**PROMPT**
Filter these records by the string "совершенно", copying each line that holds it.

---+---

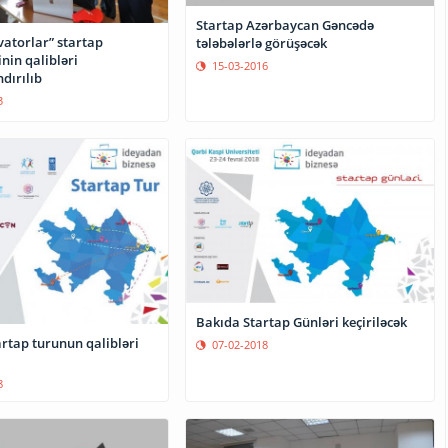
Startap Azərbaycan Gəncədə
vatorlar” startap
tələbələrlə görüşəcək
nin qalibləri
15-03-2016
dırılıb
3
Bakıda Startap Günləri keçiriləcək
rtap turunun qalibləri
07-02-2018
8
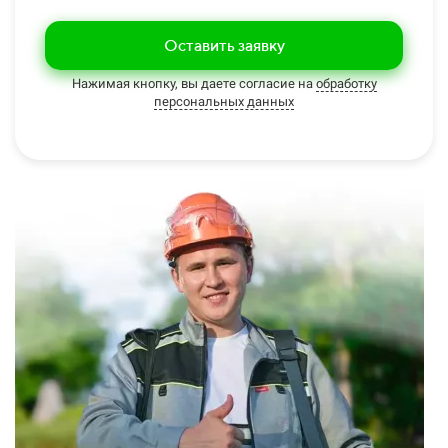
Оставить заявку
Нажимая кнопку, вы даете согласие на
обработку
персональных данных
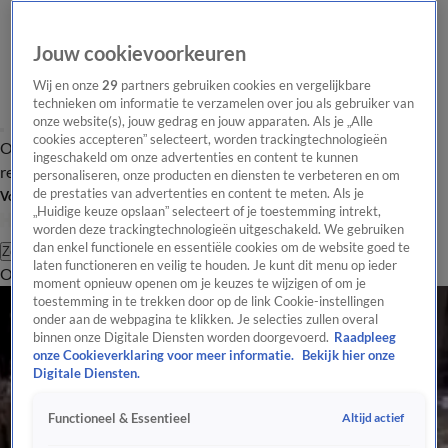
Jouw cookievoorkeuren
Wij en onze
29
partners gebruiken cookies en vergelijkbare
technieken om informatie te verzamelen over jou als gebruiker van
onze website(s), jouw gedrag en jouw apparaten. Als je „Alle
cookies accepteren” selecteert, worden trackingtechnologieën
Overzicht
Tip de
Laatste nieuws
Regionieuws
Het beste van Hart
ingeschakeld om onze advertenties en content te kunnen
redactie
personaliseren, onze producten en diensten te verbeteren en om
de prestaties van advertenties en content te meten. Als je
Volg Hart van Nederland
„Huidige keuze opslaan” selecteert of je toestemming intrekt,
worden deze trackingtechnologieën uitgeschakeld. We gebruiken
dan enkel functionele en essentiële cookies om de website goed te
Zoeken
laten functioneren en veilig te houden. Je kunt dit menu op ieder
Overzicht
Regio
Uitzendingen
Weer
Tip de redactie
Panel
Video's
moment opnieuw openen om je keuzes te wijzigen of om je
toestemming in te trekken door op de link Cookie-instellingen
onder aan de webpagina te klikken. Je selecties zullen overal
binnen onze Digitale Diensten worden doorgevoerd.
Raadpleeg
onze Cookieverklaring voor meer informatie.
Bekijk hier onze
Digitale Diensten.
Altijd actief
Functioneel & Essentieel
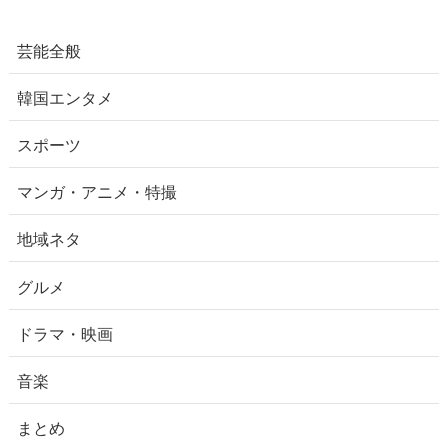
芸能全般
韓国エンタメ
スポーツ
マンガ・アニメ・特撮
地域ネタ
グルメ
ドラマ・映画
音楽
まとめ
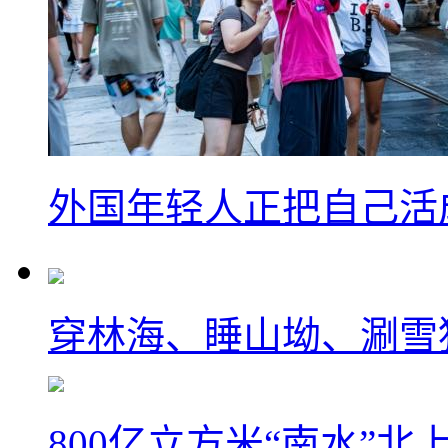
外国年轻人正把自己活成
穿林海、睡山坳、涮雪
800亿立方米“南水”北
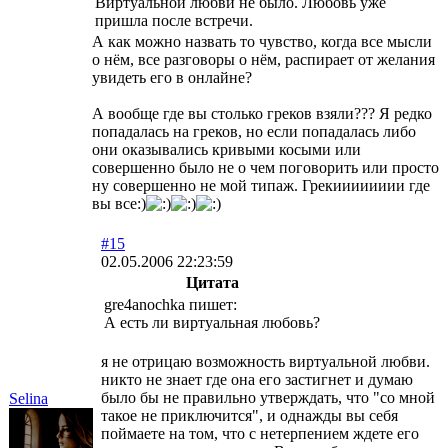
Виртуальной любви не было. Любовь уже
пришла после встречи.
А как можно назвать то чувство, когда все мысли
о нём, все разговоры о нём, распирает от желания
увидеть его в онлайне?
А вообще где вы столько греков взяли??? Я редко
попадалась на греков, но если попадалась либо
они оказывались кривыми косыми или
совершенно было не о чем поговорить или просто
ну совершенно не мой типаж. Грекииииииии где
вы все:)
#15
02.05.2006 22:23:59
Цитата
gre4anochka пишет:
А есть ли виртуальная любовь?
я не отрицаю возможность виртуальной любви.
никто не знает где она его застигнет и думаю
было бы не правильно утверждать, что "со мной
Selina
такое не приключится", и однажды вы себя
поймаете на том, что с нетерпением ждете его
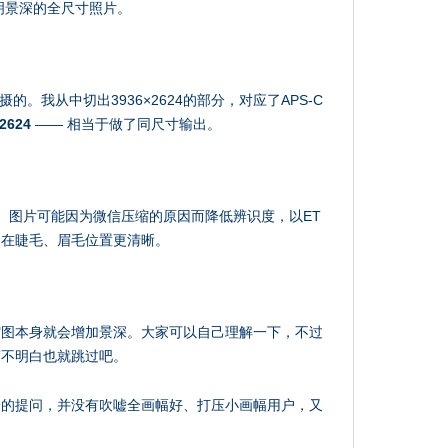
明景深的全尺寸照片。
II拍摄的。我从中切出3936×2624的部分，对应了APS-C
2624
—— 相当于做了同尺寸输出。
部。图片可能因为微信压缩的原因而降低辨识度，以ET
）在睫毛、眉毛位置更清晰。
缩图本身就会增加景深。大家可以自己理解一下，不过
搞不明白也就跳过吧。
论的提问，并没有吹嘘全画幅好、打压小画幅用户，又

---+---

**WRITTEN RESPONSE**
совершенно было не о чем поговорить или просто
ну совершенно не мой типаж. Грекииииииии где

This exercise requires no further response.